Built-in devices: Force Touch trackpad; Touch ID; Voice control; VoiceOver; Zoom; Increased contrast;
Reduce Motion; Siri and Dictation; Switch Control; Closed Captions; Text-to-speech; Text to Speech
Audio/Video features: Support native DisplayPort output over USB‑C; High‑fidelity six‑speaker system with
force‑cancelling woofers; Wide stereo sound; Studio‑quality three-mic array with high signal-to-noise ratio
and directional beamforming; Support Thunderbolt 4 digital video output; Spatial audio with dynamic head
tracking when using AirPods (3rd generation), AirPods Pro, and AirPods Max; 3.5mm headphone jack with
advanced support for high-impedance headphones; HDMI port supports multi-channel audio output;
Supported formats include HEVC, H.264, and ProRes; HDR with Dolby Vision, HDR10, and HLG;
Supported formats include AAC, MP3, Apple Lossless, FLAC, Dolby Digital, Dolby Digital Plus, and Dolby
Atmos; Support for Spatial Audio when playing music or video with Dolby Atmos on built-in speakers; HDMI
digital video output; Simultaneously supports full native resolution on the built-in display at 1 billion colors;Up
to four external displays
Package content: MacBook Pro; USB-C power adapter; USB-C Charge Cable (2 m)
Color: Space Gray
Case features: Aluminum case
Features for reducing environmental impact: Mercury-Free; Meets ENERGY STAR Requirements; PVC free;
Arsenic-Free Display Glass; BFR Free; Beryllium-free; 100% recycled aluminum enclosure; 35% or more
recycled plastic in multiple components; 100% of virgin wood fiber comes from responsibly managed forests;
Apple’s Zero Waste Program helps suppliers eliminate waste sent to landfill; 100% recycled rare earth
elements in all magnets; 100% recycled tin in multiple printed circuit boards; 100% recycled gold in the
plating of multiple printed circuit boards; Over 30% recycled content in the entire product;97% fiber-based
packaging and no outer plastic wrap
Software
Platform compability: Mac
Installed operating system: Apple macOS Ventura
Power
...
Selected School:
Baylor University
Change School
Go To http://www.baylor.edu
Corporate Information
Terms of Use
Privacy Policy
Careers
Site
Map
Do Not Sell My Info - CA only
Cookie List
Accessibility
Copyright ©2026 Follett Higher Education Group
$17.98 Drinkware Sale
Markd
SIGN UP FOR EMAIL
---
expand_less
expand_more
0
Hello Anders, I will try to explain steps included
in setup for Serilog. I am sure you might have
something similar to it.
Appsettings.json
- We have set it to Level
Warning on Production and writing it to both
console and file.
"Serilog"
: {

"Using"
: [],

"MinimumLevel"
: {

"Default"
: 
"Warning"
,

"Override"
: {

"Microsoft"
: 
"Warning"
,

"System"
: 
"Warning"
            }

> _What to work on_:
Output only an exact transcription of the lines above from the one with "Arsenic-Free Display Glass;" up to and including the one with "recycled plastic in".

> _Response for this exercise_:
Arsenic-Free Display Glass; BFR Free; Beryllium-free; 100% recycled aluminum enclosure; 35% or more
recycled plastic in multiple components; 100% of virgin wood fiber comes from responsibly managed forests;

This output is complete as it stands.